On Tue, Nov 08, 2011 at 05:23:31PM +0900, Gonalo C. Justino wrote:
does different pronunciation comes from the subsequent letters ? i’m
thinking uMBrella, uNCle, uRGengt, uNDer, uGLy, uPPer, uRGe but uNIcorn,
eULogy (or is this “an eulogy”? now i’m confused)… i’m wondering if two
consonants make it “an” and at least one vowel make in “a”. Maybe I’m just
ramblingm, this sounds so un-rubyesque :S
You’re right about unicorn and eulogy. I’m interested in checking out
the correlation between second-and-third letters and vowels that become
consonants in pronunciation now, to see how strong a correlation that
is.
I’m pretty sure there are exceptions to these perceived rules, though,
in
any case.
It seems likely that, most often, you’d get the following results, where
V means “vowel” and C means “consonant”. Lower case letters are
literals. In each case, two adjacent vowels are assumed to be
different vowels.
uCC: treat as vowel
uCV: treat as consonant
VVC: treat as consonant
yC: treat as vowel
yV: treat as consonant
These are only my immediate impressions, so far.

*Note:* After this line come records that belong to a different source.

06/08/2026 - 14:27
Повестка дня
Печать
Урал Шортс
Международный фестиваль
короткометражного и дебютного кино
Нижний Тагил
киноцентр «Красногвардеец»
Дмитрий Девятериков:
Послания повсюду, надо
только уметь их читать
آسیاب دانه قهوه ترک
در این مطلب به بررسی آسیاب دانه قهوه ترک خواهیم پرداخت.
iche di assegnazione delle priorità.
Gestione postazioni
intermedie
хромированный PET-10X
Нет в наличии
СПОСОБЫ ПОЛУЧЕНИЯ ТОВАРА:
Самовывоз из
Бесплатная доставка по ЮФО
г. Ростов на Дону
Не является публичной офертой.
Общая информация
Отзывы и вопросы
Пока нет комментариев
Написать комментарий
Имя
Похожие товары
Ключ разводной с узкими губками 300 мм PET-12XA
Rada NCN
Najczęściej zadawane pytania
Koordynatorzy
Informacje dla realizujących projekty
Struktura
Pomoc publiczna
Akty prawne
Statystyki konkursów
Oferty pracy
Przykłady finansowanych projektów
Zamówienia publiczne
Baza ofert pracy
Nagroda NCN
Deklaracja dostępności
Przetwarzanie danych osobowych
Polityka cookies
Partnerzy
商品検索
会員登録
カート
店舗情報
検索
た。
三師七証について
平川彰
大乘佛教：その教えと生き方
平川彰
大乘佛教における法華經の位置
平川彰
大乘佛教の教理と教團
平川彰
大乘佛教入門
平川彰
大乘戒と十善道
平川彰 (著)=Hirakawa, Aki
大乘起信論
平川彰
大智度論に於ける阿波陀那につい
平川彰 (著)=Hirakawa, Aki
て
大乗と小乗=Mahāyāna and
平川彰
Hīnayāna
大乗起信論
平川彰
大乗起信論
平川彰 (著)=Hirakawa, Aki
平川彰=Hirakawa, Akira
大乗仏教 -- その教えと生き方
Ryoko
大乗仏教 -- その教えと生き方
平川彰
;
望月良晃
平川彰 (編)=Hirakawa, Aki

Assuming for
argument’s
sake that they’re correct for the general case, though, there would
almost certainly be exceptions for every one of these correlations, and
the question that arises then is whether the exceptions are rare enough
to warrant using these correlations as rules with a set of exceptions
used to override them, or numerous enough for it to make more sense to
just use an extensive dictionary to handle such matters.
If I get really bored, I may put together a really extensive dictionary
to cover this, then use it to determine the strength of such
correlations some day (or week or month), but not today.